Selfheal / Summer / Autumn / Edible
Self Heal is a common and edible member of the Mint family. It’s a creeping, perennial plant with a long history of use in herbal medicine.
Hippocrates said ‘let food be thy medicine and medicine be thy food.’ And this plant is a perfect example of that philosophy.
Common Names for Self Heal
Selfheal, Self-heal, Heal-all, Woundwort, Heart-of-the-earth, Carpenter’s herb, Brownwort, Blue curls
Kingdom – Plantae
Order – Lamiales
Family – Lamiaceae
Physical Characteristics for Selfheal
The leaves are lance-shaped, toothed and have red tips, they grow in opposite pairs along the square stems. Up to 3cm long.
The flowers can be pink, blue or purple and they grow on club-like, whirled clusters. They are two-lipped and tubular.
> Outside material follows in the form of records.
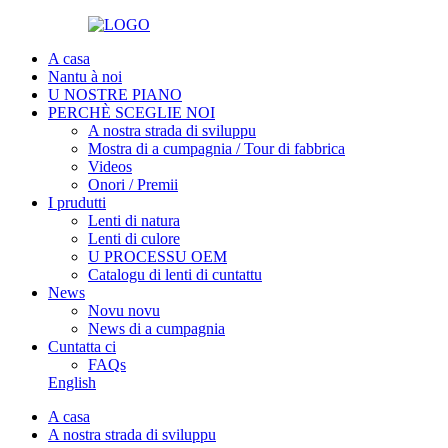
A casa
Nantu à noi
U NOSTRE PIANO
PERCHÈ SCEGLIE NOI
A nostra strada di sviluppu
Mostra di a cumpagnia / Tour di fabbrica
Videos
Onori / Premii
I prudutti
Lenti di natura
Lenti di culore
U PROCESSU OEM
Catalogu di lenti di cuntattu
News
Novu novu
News di a cumpagnia
Cuntatta ci
FAQs
English
A casa
A nostra strada di sviluppu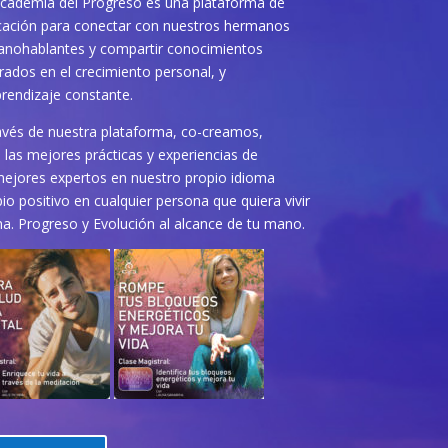
cademia del Progreso es una plataforma de
ación para conectar con nuestros hermanos
anohablantes y compartir conocimientos
rados en el crecimiento personal, y
prendizaje constante.
avés de nuestra plataforma, co-creamos,
las mejores prácticas y experiencias de
mejores expertos en nuestro propio idioma
o positivo en cualquier persona que quiera vivir
na. Progreso y Evolución al alcance de tu mano.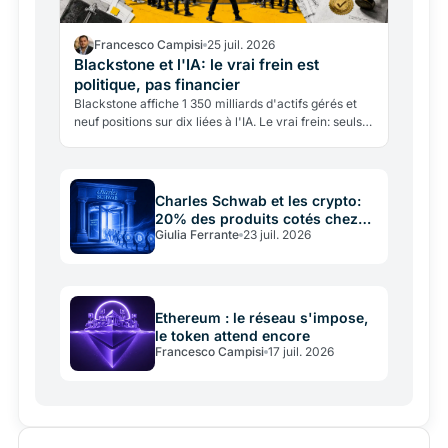
Francesco Campisi
25 juil. 2026
Blackstone et l'IA: le vrai frein est
politique, pas financier
Blackstone affiche 1 350 milliards d'actifs gérés et
neuf positions sur dix liées à l'IA. Le vrai frein: seuls
14% des Américains accepteraient un data center…
Charles Schwab et les crypto:
20% des produits cotés chez
Giulia Ferrante
23 juil. 2026
un seul broker
Ethereum : le réseau s'impose,
le token attend encore
Francesco Campisi
17 juil. 2026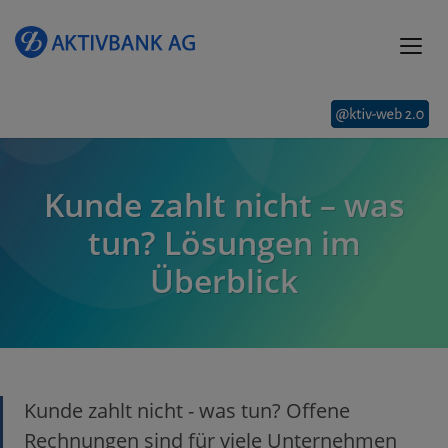
Kunde zahlt nicht – was
tun? Lösungen im
Überblick
Kunde zahlt nicht - was tun? Offene
Rechnungen sind für viele Unternehmen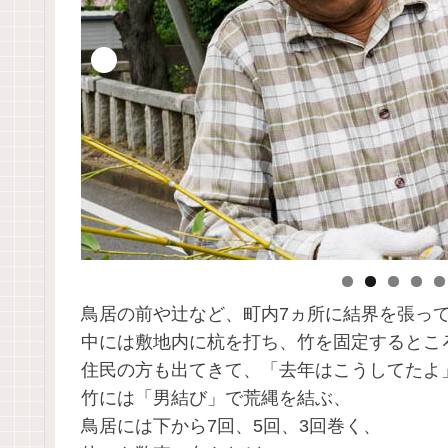
鳥居の前や辻など、町内7ヵ所に結界を張っ
中には敷地内に杭を打ち、竹を固定するとこ
住民の方も出てきて、「去年はこうしてたよ
竹には「男結び」で荒縄を結ぶ、
鳥居には下から7回、5回、3回巻く、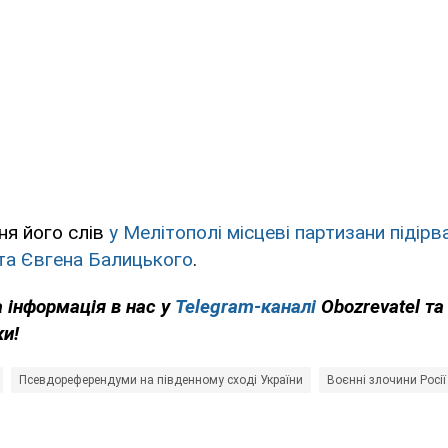
ня його слів
у Мелітополі місцеві партизани підір
ста Євгена Балицького
.
 інформація в нас у
Telegram-каналі
Obozrevatel та
ки!
Псевдореферендуми на південному сході України
Воєнні злочини Росії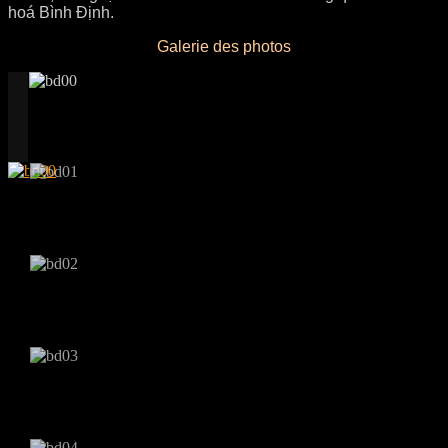
hoá Bình Định.
Galerie des photos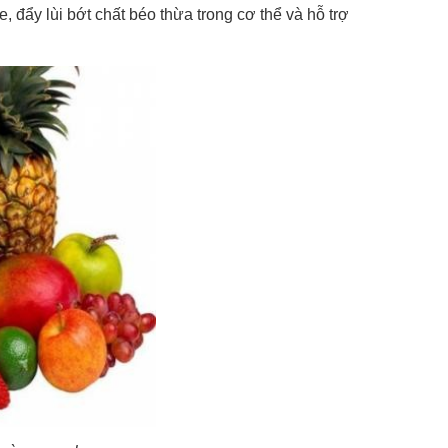
, đẩy lùi bớt chất béo thừa trong cơ thể và hỗ trợ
The top lip is a purple hood, and the bottom lip is often must paler in colour. Below the flowers are a pair of stalkless leaves that look a little like a collar.
The fruits are oblong and purple when ripe and the seed heads quite often remain long after the plant has flowered.
It’s quite a common plant, it prefers grassy places such as meadows, woodland edges and roadsides.
Some people have reported allergic reactions after consuming this plant.
Could be Confused with…
Other members of the Mint family, the most similar looking is Bugle (Ajuga reptans) but this has blue flowers and the leaves have a bronze tinge. Bugle is quite rare in the UK but it is also edible.
All parts of the part are edible. The leaves and shoots can be used raw in salads or cooked as a leafy green.
The leaves, shoots and flowers were traditionally dried and powdered to make a tea.
Notes on Herbal Uses
It has a long history of use in herbal medicine and is typically taken in the form of teas made from the leaves and flowers. It is said to be useful in treating
The plant contains vitamins A, B, C, K, flavonoids, and rutin.
It’s also high in antioxidants and has been the subject of much recent research.
The leaves and stems are said to be antibacterial, astringent, diuretic, hypotensive, anti-tumour and a powerful antioxidant.
The flower spikes have been used for centuries to restore the liver and modern research suggests that the plant does possess hepatoprotective (liver-protecting) properties.